Remembrance -The Pink Chair Project #13 - "Shelter"
"SHELTER"
Oil on Canvas
24x30
$980
Available for delayed sale (see below)
I live too far from my home town to have been much help
during my mother and father’s aging issues and final illnesses. My sister
Georgie has been the rock and center of the family, the guard dog if something
threatens, the news gatherer and communicator, and the warm home we gather in
when we are together to celebrate. She has put in countless hours and more
energy than anyone has in order to be there for our parents. This piece honors
her work on behalf of Mom. It depicts The Poet’s Garden, part of Highland Park
in Rochester, NY. Mom and I both loved the Poet’s Garden. It is a wonderful
woodland setting with poems carved in the benches and tall trees and lush
green. When my husband and I took our summer trip to Rochester, we went to the
garden with Georgie to take photographs. It was raining, a soft misty summer
rain. I was taken with this scene, where my sister held Mom’s pink umbrella
under the wrought iron archway at the exit. Shelter here is represented at
three levels: The shelter of the massive trees and the ironwork; the shelter of
the umbrella, but mostly, the security that Mom had because she was sheltered
by Georgie against anything that would harm her.

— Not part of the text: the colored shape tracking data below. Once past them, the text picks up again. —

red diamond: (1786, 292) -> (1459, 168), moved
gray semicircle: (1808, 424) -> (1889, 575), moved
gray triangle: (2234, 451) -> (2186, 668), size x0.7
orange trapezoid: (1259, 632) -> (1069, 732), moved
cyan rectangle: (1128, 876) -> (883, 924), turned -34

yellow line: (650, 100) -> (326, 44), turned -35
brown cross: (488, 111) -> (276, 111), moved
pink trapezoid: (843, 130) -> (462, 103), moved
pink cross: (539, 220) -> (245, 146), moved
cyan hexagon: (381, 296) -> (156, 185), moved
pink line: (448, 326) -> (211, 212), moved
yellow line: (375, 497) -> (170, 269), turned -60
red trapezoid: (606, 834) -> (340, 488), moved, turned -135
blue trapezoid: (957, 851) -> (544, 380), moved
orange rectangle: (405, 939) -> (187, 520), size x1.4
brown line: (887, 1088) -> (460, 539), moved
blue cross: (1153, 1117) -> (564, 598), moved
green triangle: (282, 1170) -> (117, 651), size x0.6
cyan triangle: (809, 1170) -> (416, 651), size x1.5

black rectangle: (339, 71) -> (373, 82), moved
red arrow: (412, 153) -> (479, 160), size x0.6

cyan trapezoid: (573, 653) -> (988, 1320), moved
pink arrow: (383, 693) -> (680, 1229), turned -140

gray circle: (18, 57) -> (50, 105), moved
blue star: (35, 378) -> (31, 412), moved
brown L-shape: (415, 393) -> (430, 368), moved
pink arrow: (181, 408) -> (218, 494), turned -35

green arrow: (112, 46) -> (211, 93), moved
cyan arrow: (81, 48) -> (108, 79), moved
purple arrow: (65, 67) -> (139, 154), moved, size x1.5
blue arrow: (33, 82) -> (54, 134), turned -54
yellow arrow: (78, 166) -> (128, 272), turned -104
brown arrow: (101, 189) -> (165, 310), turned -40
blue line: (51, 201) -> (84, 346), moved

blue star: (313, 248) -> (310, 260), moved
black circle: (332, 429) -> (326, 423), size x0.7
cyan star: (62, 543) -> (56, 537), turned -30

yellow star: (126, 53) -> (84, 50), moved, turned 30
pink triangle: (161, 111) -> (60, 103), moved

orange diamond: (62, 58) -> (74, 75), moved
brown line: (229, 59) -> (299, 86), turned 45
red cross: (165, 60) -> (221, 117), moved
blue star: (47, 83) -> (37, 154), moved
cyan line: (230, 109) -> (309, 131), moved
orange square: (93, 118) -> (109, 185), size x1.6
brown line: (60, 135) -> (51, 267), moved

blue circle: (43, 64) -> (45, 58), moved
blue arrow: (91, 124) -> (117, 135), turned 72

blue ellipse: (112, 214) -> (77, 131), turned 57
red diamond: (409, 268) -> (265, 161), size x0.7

I am now sharing my current show with my readers and daily paintworks viewers. This show is currently traveling and will be available for purchase after the travel is completed, around mid-2014. Paintings may be held until then with a 10% down payment. E-mail me or see my pink chair project blog, for details
This exhibit tells the story about painting a pink plastic Adirondack chair. The chair represents my mother, Carolyn Elizabeth Pedersen Schulte, of Rochester, NY, who passed on June 5th, 2011. She was a wonderful woman, full of love for everyone around her, and she loved this bright color pink. She was proud of me as an artist and would love what I am doing. I take the chair to favorite places of hers and to places or situations I know she would have liked. It is a way for me to grieve and to celebrate her life. I talk to her as I paint and make sure that she would want to be where the chair has been placed.